The question of fairness reveals profound failings of aggregate decision-making.
Optimal decision-making starts looking a lot less optimal once we start deciding things about people. It’s obvious once you see it, but a decision that is optimal for a population is not optimal for groups. This leads us to ask how to engineer decisions that are fair. The question of fairness reveals profound failings of aggregate decision-making.
Fair is a vague word with many connotations. But there are legal forces that require equal treatment and impact for certain protected classes. In the US, we have laws requiring equal treatment with respect to dozens of attributes, including race, sex, religion, age, and disability.
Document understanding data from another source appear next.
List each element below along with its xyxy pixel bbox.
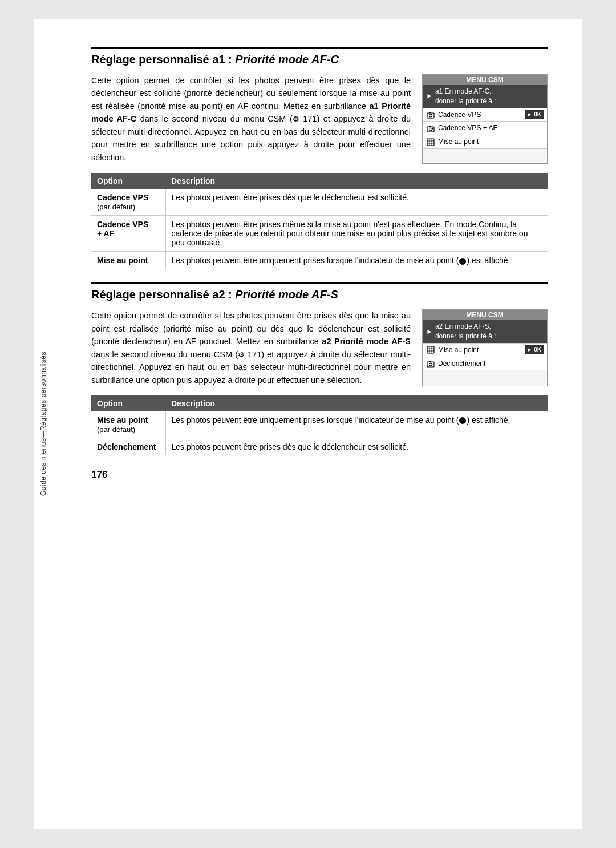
- section2-table: Option Description Mise au point(par déf…: [91, 395, 548, 455]
- table-row: Déclenchement Les photos peuvent être pr…: [91, 438, 548, 456]
- section1-menu-arrow: ►: [426, 91, 433, 101]
- wrench2-icon: ⚙: [238, 350, 245, 359]
- section1-menu-row4: Mise au point: [423, 135, 547, 149]
- section1-row1-option: Cadence VPS(par défaut): [91, 189, 165, 216]
- section1-table-header-desc: Description: [165, 173, 548, 189]
- section2-menu-arrow: ►: [426, 327, 433, 337]
- section1-menu-cam2-icon: [426, 124, 435, 133]
- section1-menu-row2: Cadence VPS ► 0K: [423, 108, 547, 122]
- section1: Réglage personnalisé a1 : Priorité mode …: [91, 47, 548, 269]
- section2-intro-block: Cette option permet de contrôler si les …: [91, 309, 548, 386]
- section1-row2-option: Cadence VPS+ AF: [91, 216, 165, 252]
- section1-row2-desc: Les photos peuvent être prises même si l…: [165, 216, 548, 252]
- section1-menu-header: MENU CSM: [423, 75, 547, 85]
- section1-menu-row2-text: Cadence VPS: [438, 110, 481, 120]
- section2-row2-desc: Les photos peuvent être prises dès que l…: [165, 438, 548, 456]
- section1-intro-block: Cette option permet de contrôler si les …: [91, 74, 548, 164]
- section1-menu-row2-ok: ► 0K: [525, 110, 544, 119]
- section2-menu-cam-icon: [426, 359, 435, 368]
- section1-intro2: dans le second niveau du menu CSM (: [136, 114, 292, 123]
- section1-menu-row3: Cadence VPS + AF: [423, 122, 547, 135]
- table-row: Cadence VPS(par défaut) Les photos peuve…: [91, 189, 548, 216]
- section2: Réglage personnalisé a2 : Priorité mode …: [91, 282, 548, 455]
- section2-table-header-desc: Description: [165, 395, 548, 411]
- focus-indicator-icon: [459, 258, 466, 265]
- section2-menu-row2: Mise au point ► 0K: [423, 344, 547, 357]
- section2-menu-grid-icon: [426, 345, 435, 354]
- section1-title-plain: Réglage personnalisé a1 :: [91, 53, 235, 66]
- svg-rect-2: [429, 112, 431, 113]
- section1-menu-box: MENU CSM ► a1 En mode AF-C, donner la pr…: [422, 74, 548, 164]
- section2-menu-row2-ok: ► 0K: [525, 345, 544, 354]
- section2-intro-bold: a2 Priorité mode AF-S: [322, 337, 411, 346]
- section1-table-header-option: Option: [91, 173, 165, 189]
- svg-point-1: [429, 114, 432, 117]
- svg-rect-17: [427, 362, 434, 367]
- svg-rect-0: [427, 113, 434, 118]
- section2-menu-row1: ► a2 En mode AF-S, donner la priorité à …: [423, 320, 547, 344]
- section1-table: Option Description Cadence VPS(par défau…: [91, 173, 548, 269]
- section1-menu-row1-text: a1 En mode AF-C, donner la priorité à :: [435, 87, 496, 106]
- table-row: Mise au point Les photos peuvent être un…: [91, 252, 548, 269]
- sidebar-bar: Guide des menus—Réglages personnalisés: [34, 19, 52, 829]
- section1-menu-grid-icon: [426, 138, 435, 147]
- section2-menu-row1-text: a2 En mode AF-S, donner la priorité à :: [435, 322, 496, 341]
- section2-row2-option: Déclenchement: [91, 438, 165, 456]
- svg-rect-6: [432, 127, 433, 129]
- section1-title-italic: Priorité mode AF-C: [235, 53, 339, 66]
- section1-menu-row4-text: Mise au point: [438, 137, 479, 147]
- section2-menu-row3-text: Déclenchement: [438, 359, 485, 369]
- table-row: Mise au point(par défaut) Les photos peu…: [91, 411, 548, 438]
- section2-table-header-option: Option: [91, 395, 165, 411]
- section2-menu-header: MENU CSM: [423, 310, 547, 320]
- page-number: 176: [91, 469, 548, 480]
- section2-title: Réglage personnalisé a2 : Priorité mode …: [91, 282, 548, 301]
- svg-point-18: [429, 363, 432, 366]
- section2-row1-option: Mise au point(par défaut): [91, 411, 165, 438]
- focus-indicator2-icon: [459, 417, 466, 424]
- section1-title: Réglage personnalisé a1 : Priorité mode …: [91, 47, 548, 66]
- section2-intro2: dans le second niveau du menu CSM (: [91, 350, 238, 359]
- section1-intro: Cette option permet de contrôler si les …: [91, 76, 411, 111]
- svg-rect-19: [429, 361, 431, 362]
- svg-rect-7: [427, 139, 434, 146]
- section2-row1-desc: Les photos peuvent être uniquement prise…: [165, 411, 548, 438]
- section1-row1-desc: Les photos peuvent être prises dès que l…: [165, 189, 548, 216]
- section2-title-italic: Priorité mode AF-S: [235, 288, 338, 301]
- section1-intro-text: Cette option permet de contrôler si les …: [91, 74, 411, 164]
- section1-row3-desc: Les photos peuvent être uniquement prise…: [165, 252, 548, 269]
- section2-menu-row3: Déclenchement: [423, 357, 547, 371]
- wrench-icon: ⚙: [293, 115, 299, 123]
- section1-menu-row3-text: Cadence VPS + AF: [438, 123, 497, 133]
- section2-intro-text: Cette option permet de contrôler si les …: [91, 309, 411, 386]
- svg-point-4: [429, 128, 432, 131]
- svg-rect-12: [427, 346, 434, 353]
- section2-menu-row2-text: Mise au point: [438, 345, 479, 355]
- section1-row3-option: Mise au point: [91, 252, 165, 269]
- section1-menu-cam-icon: [426, 110, 435, 119]
- section2-menu-box: MENU CSM ► a2 En mode AF-S, donner la pr…: [422, 309, 548, 386]
- section1-menu-row1: ► a1 En mode AF-C, donner la priorité à …: [423, 85, 547, 108]
- sidebar-label: Guide des menus—Réglages personnalisés: [39, 352, 47, 496]
- table-row: Cadence VPS+ AF Les photos peuvent être …: [91, 216, 548, 252]
- svg-rect-5: [429, 126, 431, 127]
- section2-title-plain: Réglage personnalisé a2 :: [91, 288, 235, 301]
And beyond the law, most of us who work on engineering systems want to build technology that isn’t inherently discriminatory.
Sometimes, companies deploy technology that is in clear violation of antidiscrimination laws. For instance, Facebook violated the Fair Housing Act by allowing advertisers to target housing ads based on protected demographic attributes. Facebook settled a lawsuit with HUD about this violation. Since most companies aren’t as audacious as Facebook, discrimination is typically more subtle and challenging to audit.
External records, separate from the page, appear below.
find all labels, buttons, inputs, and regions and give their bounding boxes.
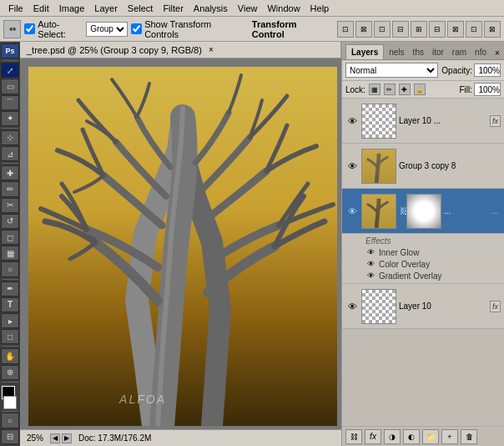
move-tool-btn[interactable]: ⤢ (1, 63, 19, 78)
canvas-area: _tree.psd @ 25% (Group 3 copy 9, RGB/8) … (20, 42, 341, 446)
menu-filter[interactable]: Filter (158, 2, 188, 15)
opacity-label: Opacity: (441, 66, 472, 75)
layer-info-layer10-bot: Layer 10 (399, 302, 487, 311)
fill-input[interactable] (474, 83, 501, 96)
tab-paths[interactable]: ths (410, 44, 427, 59)
pen-tool-btn[interactable]: ✒ (1, 281, 19, 296)
effect-item-inner-glow[interactable]: 👁 Inner Glow (365, 246, 497, 258)
auto-select-dropdown[interactable]: Group Layer (86, 22, 128, 37)
canvas-tab-label: _tree.psd @ 25% (Group 3 copy 9, RGB/8) (27, 45, 202, 55)
doc-info: Doc: 17.3M/176.2M (78, 433, 151, 443)
align-right-icon[interactable]: ⊡ (374, 21, 391, 38)
menu-view[interactable]: View (233, 2, 263, 15)
magic-wand-btn[interactable]: ✦ (1, 111, 19, 126)
tab-history[interactable]: itor (429, 44, 447, 59)
distribute-icon[interactable]: ⊠ (447, 21, 464, 38)
layer-visibility-group3copy8[interactable]: 👁 (345, 160, 359, 173)
tab-channels[interactable]: nels (386, 44, 407, 59)
shape-tool-btn[interactable]: □ (1, 329, 19, 344)
crop-tool-btn[interactable]: ⊹ (1, 130, 19, 145)
mask-options-group3copy9[interactable]: … (489, 205, 501, 216)
blend-mode-select[interactable]: Normal Multiply Screen Overlay (345, 63, 438, 78)
quick-mask-btn[interactable]: ○ (1, 413, 19, 428)
opacity-input[interactable] (474, 63, 501, 77)
menu-help[interactable]: Help (305, 2, 335, 15)
canvas-close-btn[interactable]: × (209, 45, 214, 54)
layer-thumb-group3copy9 (361, 194, 396, 229)
layer-visibility-group3copy9[interactable]: 👁 (345, 205, 359, 218)
lock-position-btn[interactable]: ✚ (399, 84, 411, 95)
tab-info[interactable]: nfo (471, 44, 490, 59)
menu-image[interactable]: Image (54, 2, 90, 15)
hand-tool-btn[interactable]: ✋ (1, 348, 19, 363)
layer-item-group3copy9[interactable]: 👁 ⛓ ... … (342, 189, 504, 234)
distribute2-icon[interactable]: ⊡ (466, 21, 482, 38)
move-tool-icon[interactable]: ⇔ (3, 20, 21, 38)
menu-select[interactable]: Select (123, 2, 159, 15)
background-color[interactable] (3, 396, 17, 409)
menu-window[interactable]: Window (262, 2, 305, 15)
menu-analysis[interactable]: Analysis (189, 2, 233, 15)
eraser-tool-btn[interactable]: ◻ (1, 230, 19, 245)
inner-glow-visibility[interactable]: 👁 (365, 247, 375, 257)
menu-edit[interactable]: Edit (28, 2, 54, 15)
layer-visibility-layer10-top[interactable]: 👁 (345, 114, 359, 128)
lock-label: Lock: (345, 85, 365, 94)
marquee-tool-btn[interactable]: ▭ (1, 79, 19, 94)
add-mask-btn[interactable]: ◑ (384, 429, 401, 444)
panel-close-btn[interactable]: × (491, 47, 503, 59)
menu-layer[interactable]: Layer (89, 2, 123, 15)
zoom-tool-btn[interactable]: ⊕ (1, 365, 19, 380)
canvas-container[interactable]: ALFOA (20, 58, 341, 429)
align-center-icon[interactable]: ⊠ (355, 21, 372, 38)
new-fill-btn[interactable]: ◐ (403, 429, 420, 444)
lasso-tool-btn[interactable]: ⌒ (1, 95, 19, 110)
layer-visibility-layer10-bot[interactable]: 👁 (345, 300, 359, 313)
color-overlay-visibility[interactable]: 👁 (365, 259, 375, 269)
lock-transparent-btn[interactable]: ▦ (369, 84, 381, 95)
layer-info-group3copy8: Group 3 copy 8 (399, 161, 501, 170)
fx-badge-layer10-top[interactable]: fx (490, 115, 501, 127)
layer-item-group3copy8[interactable]: 👁 Group 3 copy 8 (342, 144, 504, 189)
scroll-right-btn[interactable]: ▶ (62, 433, 72, 443)
delete-layer-btn[interactable]: 🗑 (461, 429, 477, 444)
gradient-tool-btn[interactable]: ▦ (1, 246, 19, 261)
heal-tool-btn[interactable]: ✚ (1, 165, 19, 180)
layer-item-layer10-bot[interactable]: 👁 Layer 10 fx (342, 284, 504, 329)
effect-item-color-overlay[interactable]: 👁 Color Overlay (365, 258, 497, 270)
type-tool-btn[interactable]: T (1, 297, 19, 312)
align-top-icon[interactable]: ⊟ (392, 21, 409, 38)
new-layer-btn[interactable]: + (441, 429, 458, 444)
lock-image-btn[interactable]: ✏ (384, 84, 396, 95)
slice-tool-btn[interactable]: ⊿ (1, 146, 19, 161)
gradient-overlay-visibility[interactable]: 👁 (365, 271, 375, 281)
canvas-status: 25% ◀ ▶ Doc: 17.3M/176.2M (20, 429, 341, 446)
add-style-btn[interactable]: fx (365, 429, 381, 444)
path-select-btn[interactable]: ▸ (1, 313, 19, 328)
layer-thumb-layer10-top (361, 104, 396, 139)
tab-layers[interactable]: Layers (345, 44, 384, 59)
align-left-icon[interactable]: ⊡ (337, 21, 354, 38)
lock-all-btn[interactable]: 🔒 (414, 84, 426, 95)
menu-file[interactable]: File (3, 2, 28, 15)
distribute3-icon[interactable]: ⊠ (484, 21, 501, 38)
history-btn[interactable]: ↺ (1, 214, 19, 229)
effect-item-gradient-overlay[interactable]: 👁 Gradient Overlay (365, 270, 497, 281)
brush-tool-btn[interactable]: ✏ (1, 181, 19, 196)
align-bottom-icon[interactable]: ⊟ (429, 21, 446, 38)
align-middle-icon[interactable]: ⊞ (411, 21, 427, 38)
tab-actions[interactable]: ram (449, 44, 470, 59)
auto-select-checkbox[interactable] (24, 23, 35, 34)
scroll-left-btn[interactable]: ◀ (50, 433, 60, 443)
link-layers-btn[interactable]: ⛓ (345, 429, 362, 444)
clone-tool-btn[interactable]: ✂ (1, 198, 19, 213)
workspace: Ps ⤢ ▭ ⌒ ✦ ⊹ ⊿ ✚ ✏ ✂ ↺ ◻ ▦ ○ ✒ T ▸ □ ✋ ⊕… (0, 42, 504, 446)
dodge-tool-btn[interactable]: ○ (1, 261, 19, 276)
fx-badge-layer10-bot[interactable]: fx (490, 301, 501, 312)
screen-mode-btn[interactable]: ⊟ (1, 429, 19, 444)
new-group-btn[interactable]: 📁 (422, 429, 439, 444)
zoom-level: 25% (27, 433, 43, 443)
show-transform-checkbox[interactable] (131, 23, 142, 34)
layer-name-layer10-bot: Layer 10 (399, 302, 487, 311)
layer-item-layer10-top[interactable]: 👁 Layer 10 ... fx (342, 99, 504, 144)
The first and by far most important lesson of fair decision-making is that ignoring these protected attributes doesn’t guarantee fair treatment. But you can’t pretend the protected attribute isn’t there. The features you use to classify are likely correlated with hidden attributes.
Once you explicitly account for the protected attributes, the next important lesson is it is impossible to write down rules for decision systems that everyone agrees will be fair. There have been dozens of “fairness metrics” proposed, and all of them are deeply flawed.
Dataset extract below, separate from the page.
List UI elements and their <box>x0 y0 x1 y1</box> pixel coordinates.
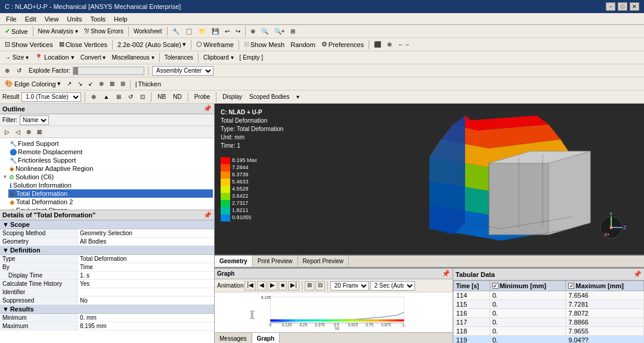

Do we want equalized rates of acceptance? That is, should the rate each group is assigned to action be equal? This doesn’t rule out the possibility of too many false positives, which, as in the case of medical interventions, can lead to unnecessary, harmful procedures. What if we equalize true positive and false positive rates across groups? This necessitates making everyone’s decision system suboptimal. Do we want equal acceptance based on some score? This assumes that we can make good tests that don’t result in disparate impact.
What’s worse is the various proposed fairness criteria compete against each other. People propose that the decision be entirely independent of the attribute. Others think decision rules should be independent of the attribute conditioned on some true worthiness. Another proposal is that the outcome that should occur should be independent of the attribute conditioned on a good test. But it’s impossible to have all three. You can have a highly predictive test that still yields disparate impact. For example, an infamous recidivism test called COMPAS nearly perfectly predicts risk of recidivism for all individuals, but ends up having high false positive rates for black people.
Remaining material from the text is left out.